Following is what my dataframe/data.table looks like. The rank
column is my desired calculated field.
library(data.table)
df <- fread('
Name Score Date Rank
John 42 1/1/2018 3
Rob 85 12/31/2017 2
Rob 89 12/26/2017 1
Rob 57 12/24/2017 1
Rob 53 08/31/2017 1
Rob 72 05/31/2017 2
Kate 87 12/25/2017 1
Kate 73 05/15/2017 1
')
df[,Date:= as.Date(Date, format="%m/%d/%Y")]
I am trying to calculate the rank of each student at every given point in time in the data within a 30 day windows. For that, I need to fetch the most recent scores of all students at a given point in time and then pass the rank function.

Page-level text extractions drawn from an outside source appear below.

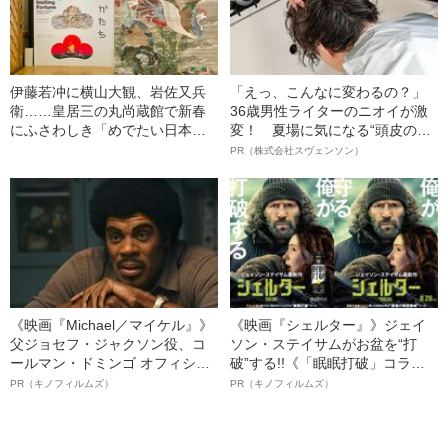
伊藤若冲に横山大観、岩佐又兵
「えっ、こんなに変わるの？」
衛……皇居三の丸尚蔵館で新春
36歳男性ライターのニオイが激
にふさわしき「めでたい日本美
変！ 夏場に気になる“頭皮のニ
術」を浴びる
オイ”や“ベタつき”を解消す
PR（株式会社スヴェンソン）
る、“ウィッグのスペシャリス
ト”が生み出した徹底ケアとは
《映画『Michael／マイケル』》
《映画『シェルター』》ジェイ
父ジョセフ・ジャクソン役、コ
ソン・ステイサムがお盆を“打
ールマン・ドミンゴ オフィシャ
破”する!!《「眠眠打破」コラ
ルインタビュー“観客を魅了した
ボ》
PR（キノフィルムズ）
PR（キノフィルムズ）
名優、複雑な父親像への想いを
語る”《日本興収70億円突破》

In the 1st row, as of 1/1/2018
, John
has two more competitors in a past 30 day window: Rob with the most recent score of 85
in 12/31/2017
AND Kate with the most recent score of 87
in 12/25/2017
and both of these dates fall within the 1/1/2018 - 30
Day Window. John gets a rank of 3
with the lowest score of 42
. If only one students falls within date(at a given row) - 30 day window
, then the rank is 1.
In the 3rd row the date is 12/26/2017
. So Rob's score as of 12/26/2017
is 89
. There is only one case of another student that falls in the time window of 12/26/2017 - 30
days and that is the most recent score(87
) of kate on 12/25/2017
. So within the time window of (12/26/2017) - 30
, Rob's score of 89
is higher than Kate's score of 87
and therefore Rob gets rank 1
.
I was thinking about using the framework from here Efficient way to perform running total in the last 365 day window but struggling to think of a way to fetch all recent score of all students at a given point in time before using rank.